Patient education crucial to prevention of kidney failure

Every two days, nine people lose the use of their kidneys (Kidney failure rates soar among Malays here; Feb 19).

This is certainly an alarming statistic. Given that Singapore has only one transplant patient for every hundred people on dialysis, this means most afflicted patients will be sentenced to a lifetime of dependency on a machine that substitutes the kidneys' function.

This often translates into a significant loss of productive man-hours for those in the active workforce, as patients usually need to undergo at least three haemodialysis sessions of four hours' duration weekly.

Besides the physical sufferings, the financial burden on the patients, family and healthcare sector is also considerable.

The main cause of end-stage renal disease in Singapore is uncontrolled diabetes.

Preventive medicine plays a crucial role here and education of the diabetic population is key.

Hence, there is an urgent need for healthcare providers to amplify their efforts to educate their diabetic patients on complications that can arise from suboptimal control of their condition.

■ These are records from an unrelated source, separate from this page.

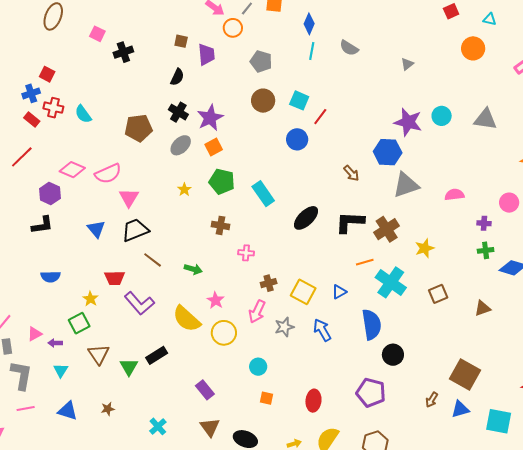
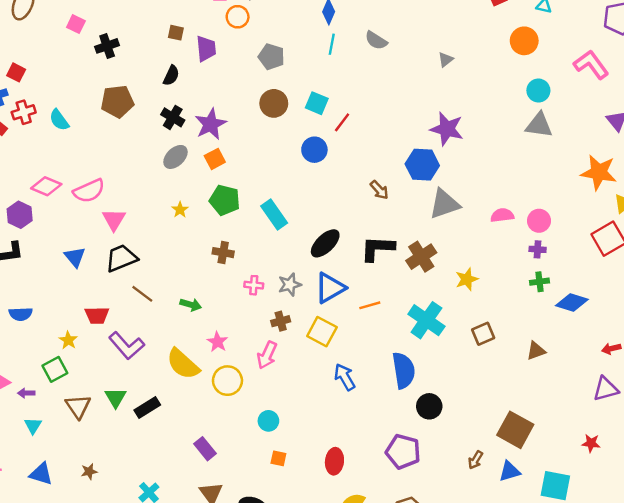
red cross: (53, 108) -> (24, 112), turned -30
cyan circle: (442, 116) -> (538, 91), moved
brown pentagon: (138, 128) -> (117, 101), moved
pink circle: (509, 203) -> (539, 221), moved
orange line: (365, 262) -> (370, 305), moved
blue triangle: (339, 292) -> (330, 288), moved, size x1.8
gray star: (284, 327) -> (290, 285), moved
green triangle: (129, 367) -> (116, 398), moved

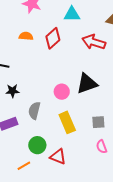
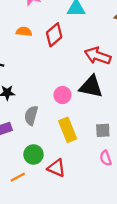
red arrow: (94, 42) -> (98, 56), moved
black triangle: (87, 84) -> (91, 87), turned 30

Many of them are often unaware of the effects of uncontrolled diabetes on their blood vessels and multiple body systems.

Other than kidney injury, there is also the risk of eye disease, nerve damage, heart disease and stroke.

Another predominant factor in optimal diabetic control lies in compliance with a diabetic diet.

More diabetic nurse educators can be in place at community health centres to teach the affected population appropriate and available food choices.

Often, a reduction in simple carbohydrate intake will make a vital difference to their blood sugar levels.

The self-monitoring of glucose levels should also be encouraged.

For families who may not be able to afford a glucometer, perhaps machines can be on loan from polyclinics.

There is so much more that should and can be done in this battle against kidney failure in diabetes.